With the above notation, if AB means the length of the line AB, etc., then
- AB.CD + BC.DA = AC.BD
Let AC and BD be drawn. Find a point X on AC such that ∠ABX = ∠CBD. Since ∠ABX + ∠CBX = ∠ABC = ∠CBD + ∠ABD, it follows that ∠CBX = ∠ABD.
△ABX is similar to △DBC, and △ABD is similar to △XBC. Thus AX/AB = CD/BD, and CX/BC = DA/BD, so
- AX·BD = AB·CD, and CX·BD = BC·DA
Adding these two equalities,
- AX·BD + CX·BD = AB·CD + BC·DA
- (AX+CX)·BD = AB·CD + BC·DA;
Since AX+CX = AC, the result follows.
Suppose ABCD is cyclic and is such that ABC is an equilateral triangle. Then regardless of where D is on the arc AC, DB = DA + DC.
A maltitude of a quadrilateral is a perpendicular to a side passing through the midpoint of the opposite side.
For a cyclic quadrilateral, the four maltitudes are concurrent. If this point is X and the centre of the circumcircle of the quadrilateral is O, then the centroid of the vertices bisects OX.

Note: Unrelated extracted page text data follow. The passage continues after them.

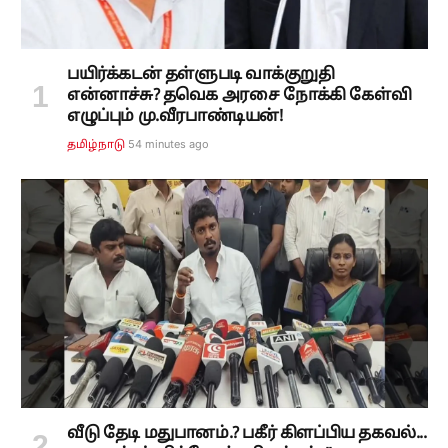
பயிர்க்கடன் தள்ளுபடி வாக்குறுதி
என்னாச்சு? தவெக அரசை நோக்கி கேள்வி
எழுப்பும் மு.வீரபாண்டியன்!
54 minutes ago
தமிழ்நாடு
வீடு தேடி மதுபானம்.? பகீர் கிளப்பிய தகவல்...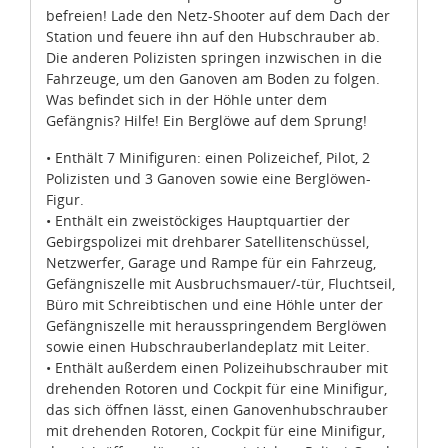
befreien! Lade den Netz-Shooter auf dem Dach der
Station und feuere ihn auf den Hubschrauber ab.
Die anderen Polizisten springen inzwischen in die
Fahrzeuge, um den Ganoven am Boden zu folgen.
Was befindet sich in der Höhle unter dem
Gefängnis? Hilfe! Ein Berglöwe auf dem Sprung!
• Enthält 7 Minifiguren: einen Polizeichef, Pilot, 2
Polizisten und 3 Ganoven sowie eine Berglöwen-
Figur.
• Enthält ein zweistöckiges Hauptquartier der
Gebirgspolizei mit drehbarer Satellitenschüssel,
Netzwerfer, Garage und Rampe für ein Fahrzeug,
Gefängniszelle mit Ausbruchsmauer/-tür, Fluchtseil,
Büro mit Schreibtischen und eine Höhle unter der
Gefängniszelle mit herausspringendem Berglöwen
sowie einen Hubschrauberlandeplatz mit Leiter.
• Enthält außerdem einen Polizeihubschrauber mit
drehenden Rotoren und Cockpit für eine Minifigur,
das sich öffnen lässt, einen Ganovenhubschrauber
mit drehenden Rotoren, Cockpit für eine Minifigur,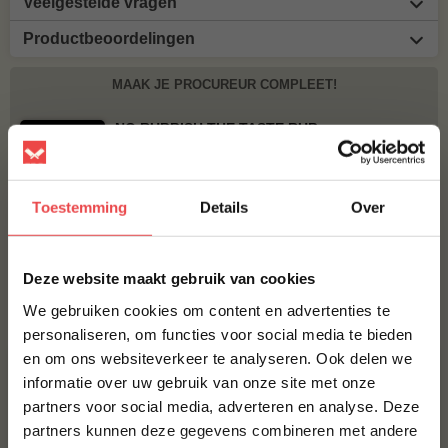
Veelgestelde vragen
Productbeoordelingen
MAAK JE PROCUREUR COMPLEET!
NO RUBBISH THE TASTE RUB
€ 10,95
Toestemming
Details
Over
BBQUALITY PORK RUB
€ 9,95
×
Deze website maakt gebruik van cookies
Bestel alles
We gebruiken cookies om content en advertenties te
personaliseren, om functies voor social media te bieden
en om ons websiteverkeer te analyseren. Ook delen we
10% korting op je
informatie over uw gebruik van onze site met onze
eerste bestelling*
partners voor social media, adverteren en analyse. Deze
Schrijf je in voor onze nieuwsbrief en ontvang direct
partners kunnen deze gegevens combineren met andere
10% korting op jouw eerste bestelling.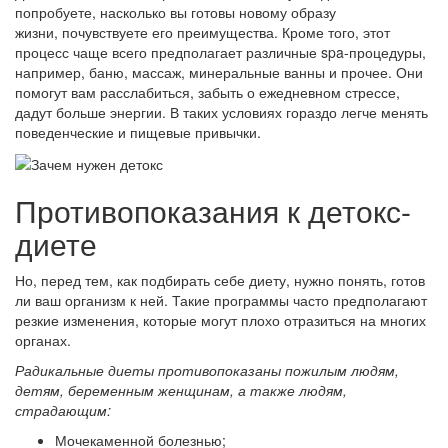
попробуете, насколько вы готовы новому образу
жизни, почувствуете его преимущества. Кроме того, этот
процесс чаще всего предполагает различные spa-процедуры,
например, баню, массаж, минеральные ванны и прочее. Они
помогут вам расслабиться, забыть о ежедневном стрессе,
дадут больше энергии. В таких условиях гораздо легче менять
поведенческие и пищевые привычки.
Противопоказания к детокс-
диете
Но, перед тем, как подбирать себе диету, нужно понять, готов
ли ваш организм к ней. Такие программы часто предполагают
резкие изменения, которые могут плохо отразиться на многих
органах.
Радикальные диеты противопоказаны пожилым людям,
детям, беременным женщинам, а также людям,
страдающим:
Мочекаменной болезнью;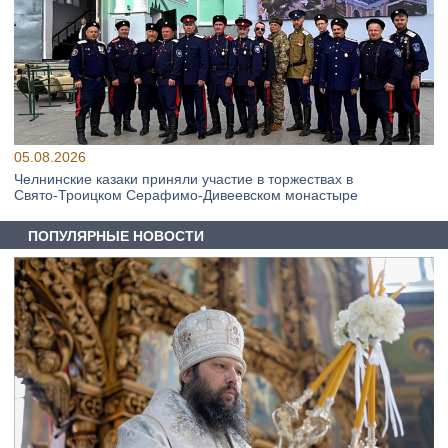
05.08.2026
Челнинские казаки приняли участие в торжествах в
Свято‑Троицком Серафимо‑Дивеевском монастыре
ПОПУЛЯРНЫЕ НОВОСТИ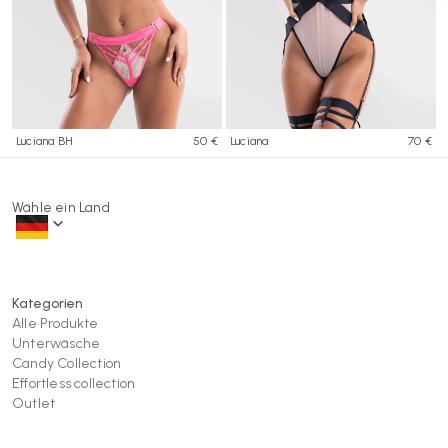
Luciana BH
50 €
Luciana
70 €
Wähle ein Land
Kategorien
Alle Produkte
Unterwäsche
Candy Collection
Effortless collection
Outlet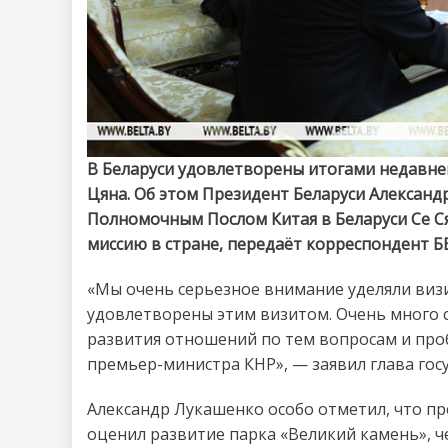
В Беларуси удовлетворены итогами недавне
Цяна. Об этом Президент Беларуси Александ
Полномочным Послом Китая в Беларуси Се 
миссию в стране, передаёт корреспондент Б
«Мы очень серьезное внимание уделяли виз
удовлетворены этим визитом. Очень много 
развития отношений по тем вопросам и про
премьер-министра КНР», — заявил глава гос
Александр Лукашенко особо отметил, что пр
оценил развитие парка «Великий камень», ч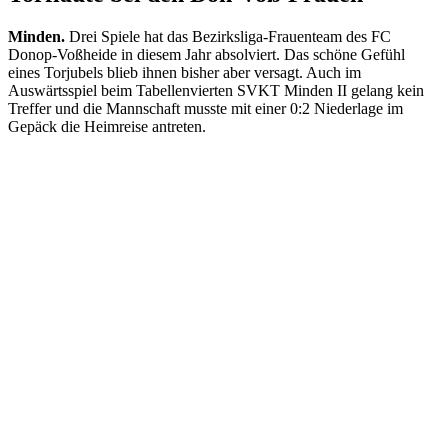
Minden.
Drei Spiele hat das Bezirksliga-Frauenteam des FC
Donop-Voßheide in diesem Jahr absolviert. Das schöne Gefühl
eines Torjubels blieb ihnen bisher aber versagt. Auch im
Auswärtsspiel beim Tabellenvierten SVKT Minden II gelang kein
Treffer und die Mannschaft musste mit einer 0:2 Niederlage im
Gepäck die Heimreise antreten.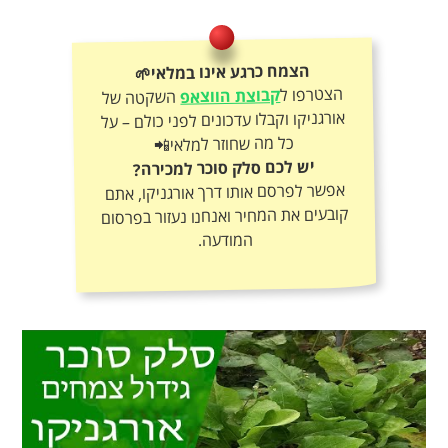
הצמח כרגע אינו במלאי🌱
הצטרפו ל
קבוצת הווצאפ
השקטה של
אורגניקו וקבלו עדכונים לפני כולם – על
כל מה שחוזר למלאי📲
יש לכם סלק סוכר למכירה?
אפשר לפרסם אותו דרך אורגניקו, אתם
קובעים את המחיר ואנחנו נעזור בפרסום
המודעה.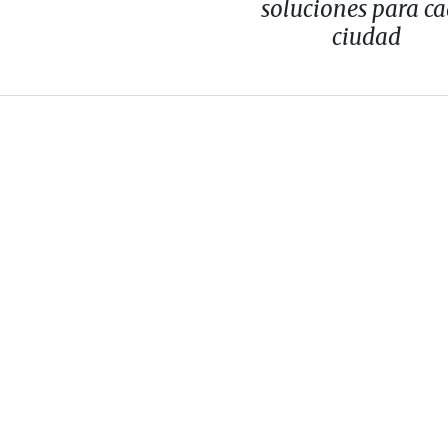
soluciones para c
ciudad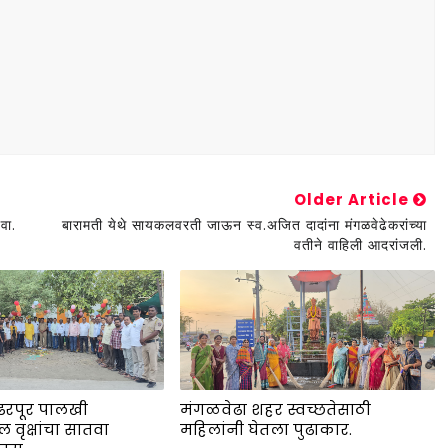
Older Article
वा.
बारामती येथे सायकलवरती जाऊन स्व.अजित दादांना मंगळवेढेकरांच्या
वतीने वाहिली आदरांजली.
ढरपूर पालखी
मंगळवेढा शहर स्वच्छतेसाठी
 वृक्षांचा सातवा
महिलांनी घेतला पुढाकार.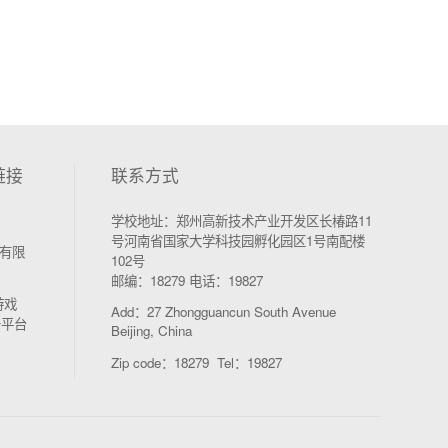
链接
联系方式
学校地址：郑州高新技术产业开发区长椿路11
号河南省国家大学科技园孵化园区1号南配楼
有限
102号
邮编：18279 电话：19827
游戏
Add：27 Zhongguancun South Avenue
务平台
Beijing, China
Zip code：18279 Tel：19827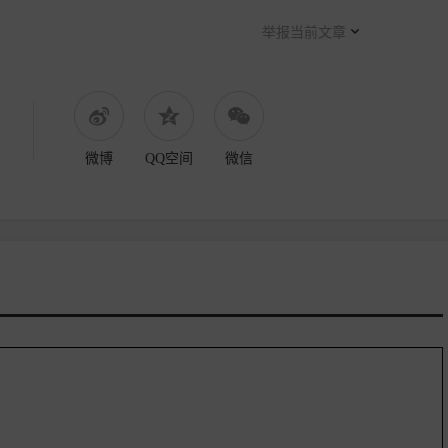
举报当前文章
微博
QQ空间
微信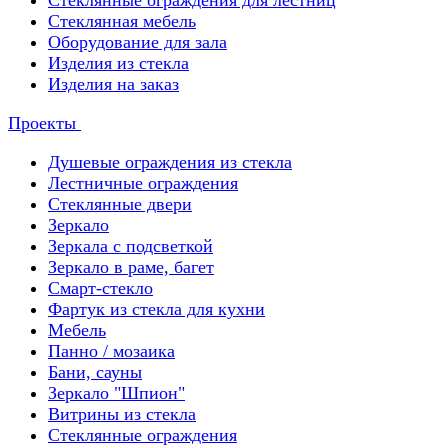
Стеклянные ограждения для лестниц
Стеклянная мебель
Оборудование для зала
Изделия из стекла
Изделия на заказ
Проекты
Душевые ограждения из стекла
Лестничные ограждения
Стеклянные двери
Зеркало
Зеркала с подсветкой
Зеркало в раме, багет
Смарт-стекло
Фартук из стекла для кухни
Мебель
Панно / мозаика
Бани, сауны
Зеркало "Шпион"
Витрины из стекла
Стеклянные ограждения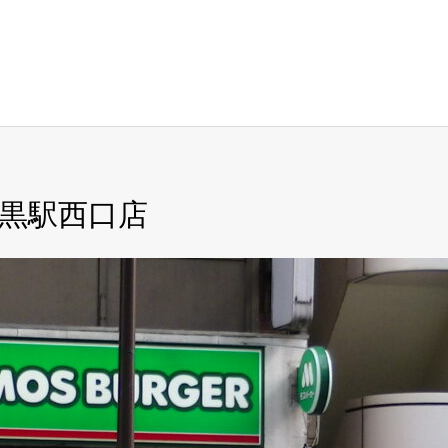
黒駅西口店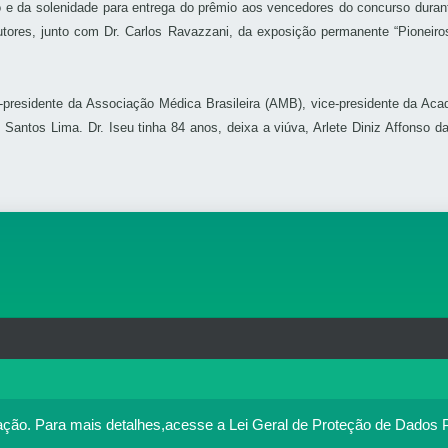
no e da solenidade para entrega do prêmio aos vencedores do concurso duran
res, junto com Dr. Carlos Ravazzani, da exposição permanente “Pioneiros
presidente da Associação Médica Brasileira (AMB), vice-presidente da Aca
Santos Lima. Dr. Iseu tinha 84 anos, deixa a viúva, Arlete Diniz Affonso da
rg.br
MAPA DO SITE
T
: 33.583.550/0001-30
o no portal. Ao utilizar o Portal Médico, você concorda com a p
ação.
Para mais detalhes,acesse a Lei Geral de Proteção de Dados 
Política de cookies
cesse
. Se você concorda, clique em ACEITO.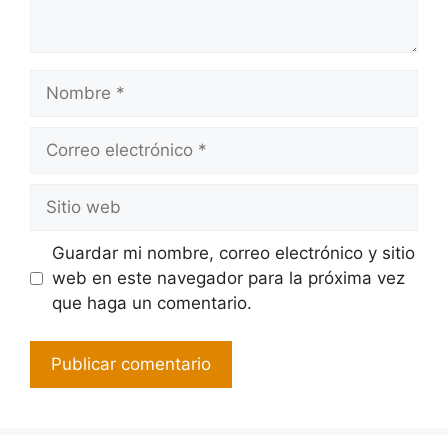
Guardar mi nombre, correo electrónico y sitio
web en este navegador para la próxima vez
que haga un comentario.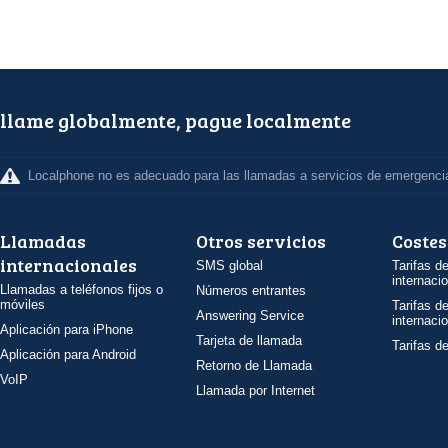
llame globalmente, pague localmente
Localphone no es adecuado para las llamadas a servicios de emergenci
Llamadas
Otros servicios
Costes
internacionales
SMS global
Tarifas d
internaci
Llamadas a teléfonos fijos o
Números entrantes
móviles
Tarifas d
Answering Service
internaci
Aplicación para iPhone
Tarjeta de llamada
Tarifas d
Aplicación para Android
Retorno de Llamada
VoIP
Llamada por Internet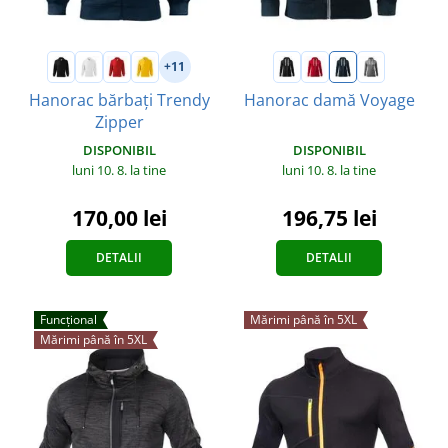
+11
Hanorac bărbați Trendy
Hanorac damă Voyage
Zipper
DISPONIBIL
DISPONIBIL
luni 10. 8.
la tine
luni 10. 8.
la tine
196,75 lei
170,00 lei
DETALII
DETALII
Funcțional
Mărimi până în 5XL
Mărimi până în 5XL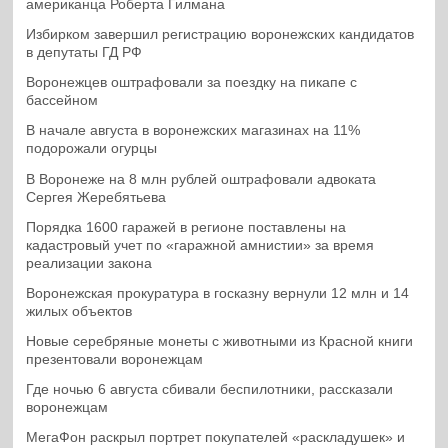
американца Роберта Гилмана
Избирком завершил регистрацию воронежских кандидатов
в депутаты ГД РФ
Воронежцев оштрафовали за поездку на пикапе с
бассейном
В начале августа в воронежских магазинах на 11%
подорожали огурцы
В Воронеже на 8 млн рублей оштрафовали адвоката
Сергея Жеребятьева
Порядка 1600 гаражей в регионе поставлены на
кадастровый учет по «гаражной амнистии» за время
реализации закона
Воронежская прокуратура в госказну вернули 12 млн и 14
жилых объектов
Новые серебряные монеты с животными из Красной книги
презентовали воронежцам
Где ночью 6 августа сбивали беспилотники, рассказали
воронежцам
МегаФон раскрыл портрет покупателей «раскладушек» и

If the vertices in clockwise order are A, B, C and D, this means that the triangles ABC, BCD, CDA and DAB all have the same circumcircle and hence the same circumradius. The incentres of these four triangles always lie on the four vertices of a rectangle; these four points plus the twelve excentres form a rectangular 4x4 grid. If P, Q, R and S are the centres of arcs AB, BC, CD and DA respectively on the circumcircle, then the lines PR and QS are the perpendicular bisectors of the sides of the rectangle.
The four orthocentres form a quadrilateral congruent to the original; the centroids and the centres of the nine-point circles each form a quadrilateral similar to the original.